Schéma 8, vue postérieure. Le centre de rotation de la scapula se trouve à mi-hauteur de l’écaille. Analogie avec une cloche, un mouvement de sonnette. Sonnette externe : abduction de la scapula=> muscles sur la partie inférieure => faisceau inférieur du dentelé antérieur. Le trapèze est innervé par le XI, le spinal accessoire. Le faisceau inférieur permet de resserrer les omoplates entre elles.

Les mouvements de « sonnette interne » : muscles qui remontent au bord médian, en direction supérieure => rhomboïdes. Action indirecte du grand dorsal (en avant de l’humérus) dans l’adduction de l’épaule, quand le deltoïde se contracte aussi.

Schéma 9 : coupe horizontale des rotateurs En avant de la tête humérale, on a la gouttière biccipitale. On a le subscapulaire, en rotateur interne, qui s’insère sur le tubercule mineur de l’humérus (ce muscle est souvent en cause dans les enraidissements de l’épaule). On a le tendon commun du grand rond et du grand dorsal (rotateurs internes et abducteurs). Le pectoral est devant. Le deltoïde est très étendu (fibres rotatrices externes et internes). Le petit rond et le deltoïde sont innervés par le nerf axillaire. L’infra-épineux est innervé par le suprascapulaire. En cas de paralysie, la RE active est conservée car il y a compensation du deltoïde.

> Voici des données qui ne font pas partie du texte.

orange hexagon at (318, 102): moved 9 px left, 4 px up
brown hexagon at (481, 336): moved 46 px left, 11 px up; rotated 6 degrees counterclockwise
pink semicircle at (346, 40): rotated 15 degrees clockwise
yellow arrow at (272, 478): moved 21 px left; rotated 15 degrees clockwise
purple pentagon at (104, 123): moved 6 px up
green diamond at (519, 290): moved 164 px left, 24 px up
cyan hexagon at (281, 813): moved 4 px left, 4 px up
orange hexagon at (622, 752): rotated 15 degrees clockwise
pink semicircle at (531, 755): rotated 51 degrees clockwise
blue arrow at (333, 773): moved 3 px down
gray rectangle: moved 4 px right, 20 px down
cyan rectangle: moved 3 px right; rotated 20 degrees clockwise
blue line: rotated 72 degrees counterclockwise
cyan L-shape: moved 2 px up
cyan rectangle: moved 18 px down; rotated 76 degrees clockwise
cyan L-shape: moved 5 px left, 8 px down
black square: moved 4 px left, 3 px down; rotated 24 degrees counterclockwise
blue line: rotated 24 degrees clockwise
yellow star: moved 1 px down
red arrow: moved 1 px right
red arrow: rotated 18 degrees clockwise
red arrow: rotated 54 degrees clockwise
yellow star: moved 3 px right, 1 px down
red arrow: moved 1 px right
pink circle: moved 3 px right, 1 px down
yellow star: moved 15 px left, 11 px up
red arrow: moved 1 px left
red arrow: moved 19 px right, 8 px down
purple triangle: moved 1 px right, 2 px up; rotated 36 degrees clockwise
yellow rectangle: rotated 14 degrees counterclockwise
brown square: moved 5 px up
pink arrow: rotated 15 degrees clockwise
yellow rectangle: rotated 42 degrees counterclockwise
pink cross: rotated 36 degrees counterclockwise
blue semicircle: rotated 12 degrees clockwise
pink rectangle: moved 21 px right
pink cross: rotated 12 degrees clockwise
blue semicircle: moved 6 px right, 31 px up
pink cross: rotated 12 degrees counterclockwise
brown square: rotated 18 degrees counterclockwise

Cas cliniques Premier cas : la scapula ressort en arrière quand le patient utilise son bras droit pour soulever un objet. Donc paralysie du dentelé antérieur. Donc atteinte du nerf thoracique long. Quand on appuie sur la scapula, le patient peut lever son bras très haut, mais dès que l’on lâche, le bras retombe. Solution : stabiliser chirurgicalement la scapula en la bloquant derrière 2 côtes qu’on sectionne. Deuxième cas : Une bosse apparaît à l’extrémité médiale claviculaire à l’élévation du bras. C’est une luxation sternoclaviculaire. Solution : reconstruire un ligament pour éviter que ça ne « saute ». Attention, on ne voit rien sur une radio faite au repos, il faut examiner le patient. Troisième cas : Patiente qui a très mal à l’élévation et à la redescente du bras. C’est une tendinite sous-acromiale, c’est-à-dire une inflammation du tendon supra-épineux, donc un épaississement donc une douleur quand le tendon

« bouge » sous l’acromion. Extrêmement fréquent. Solution : injection d’anti-inflammatoire. Si on ne fait rien, il peut y avoir rupture du tendon, et besoin d’une chirurgie pour réparer ça. Quatrième cas : patiente qui a un problème au niveau du trapèze : aspect en coup de hache externe. Donc paralysie du nerf spinal accessoire. Cause majeure du problème : iatrogène (par exemple, secondaire au prélèvement d’un ganglion dans le cou, qui a conduit à une rupture accidentelle du nerf accessoire). On « sait » que ça n’est pas un problème de dentelé, puisqu’il n’y a pas de saillie de la scapula. Cinquième cas : déformation chez un enfant : enraidissement en adduction, aussi appelé signe du clairon. Chez l’enfant ou le nouveau-né, signe caractéristique d’une paralysie obstétricale : on a trop « tiré » pendant l’accouchement, et ça a abîmé le plexus brachial. Les rotateurs internes de l’enfant récupèrent avant les rotateurs externes, donc l’enfant reste en rotation interne pendant des mois. Sur la radio, on voit que la tête humérale est très petite et que la cavité glénoïde est plate=> faible congruence et déplacement progressif. Solution : rééducation très précoce du bébé pour récupérer la rotation externe avant qu’on ait un enraidissement. Ici, c’est donc trop tard… Sixième cas : atrophie du supra et de l’infra-épineux. Donc nerf supra-scapulaire atteint, probablement coincé dans l’échancrure coracoïdienne, problème assez classique chez les sportifs.